_Brief_:
Transcribe exactly, and only, the lines running from the one with "Mostrando los 7 resultados" to the end of the entries below, both included, without any pictures.

_Working data_:
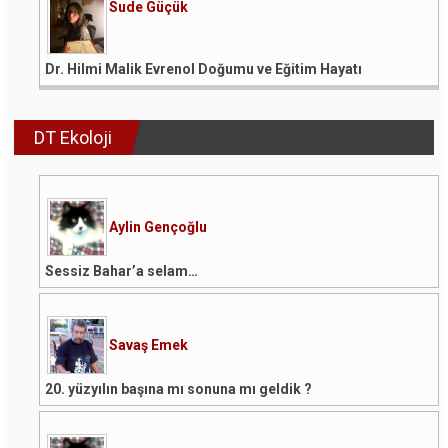
Sude Güçük
Dr. Hilmi Malik Evrenol Doğumu ve Eğitim Hayatı
DT Ekoloji
Aylin Gençoğlu
Sessiz Bahar’a selam…
Savaş Emek
20. yüzyılın başına mı sonuna mı geldik ?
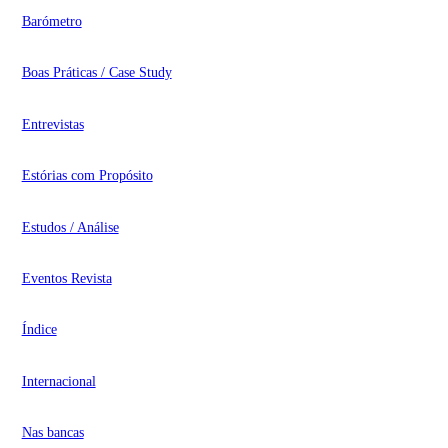
Barómetro
Boas Práticas / Case Study
Entrevistas
Estórias com Propósito
Estudos / Análise
Eventos Revista
Índice
Internacional
Nas bancas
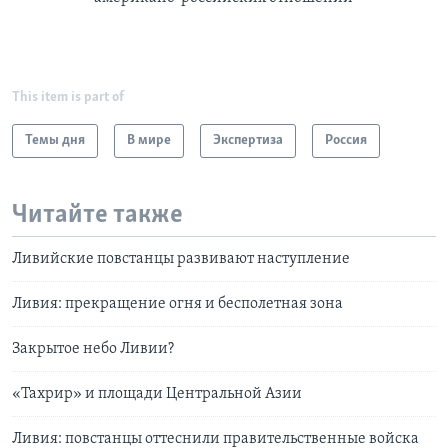
This item is part of
Темы дня
В мире
Экспертиза
Россия
Читайте также
Ливийские повстанцы развивают наступление
Ливия: прекращение огня и бесполетная зона
Закрытое небо Ливии?
«Тахрир» и площади Центральной Азии
Ливия: повстанцы оттеснили правительственные войска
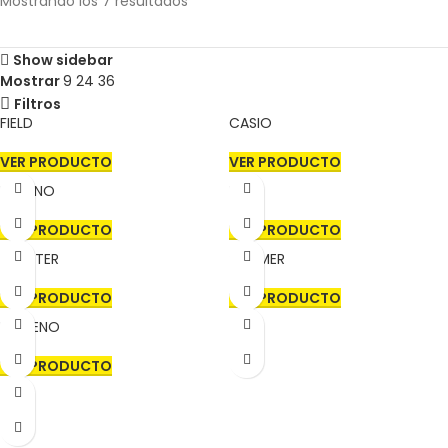
Mostrando los 7 resultados
Show sidebar
Mostrar
9
24
36
Filtros
FIELD
CASIO
VER PRODUCTO
VER PRODUCTO
URBANO
PARK
VER PRODUCTO
VER PRODUCTO
CHESTER
SUMMER
VER PRODUCTO
VER PRODUCTO
MORENO
VER PRODUCTO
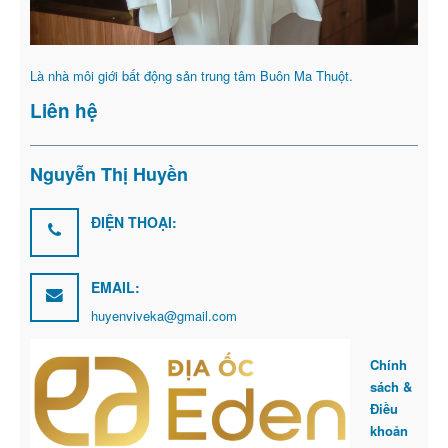
Là nhà môi giới bất động sản trung tâm Buôn Ma Thuột.
Liên hệ
Nguyễn Thị Huyền
ĐIỆN THOẠI:
EMAIL:
huyenviveka@gmail.com
Chính
sách &
Điều
khoản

_Answer space_:
Mostrando los 7 resultados
Show sidebar
Mostrar
9
24
36
Filtros
FIELD
CASIO
VER PRODUCTO
VER PRODUCTO
URBANO
PARK
VER PRODUCTO
VER PRODUCTO
CHESTER
SUMMER
VER PRODUCTO
VER PRODUCTO
MORENO
VER PRODUCTO
Là nhà môi giới bất động sản trung tâm Buôn Ma Thuột.
Liên hệ
Nguyễn Thị Huyền
ĐIỆN THOẠI:
EMAIL:
huyenviveka@gmail.com
Chính
sách &
Điều
khoản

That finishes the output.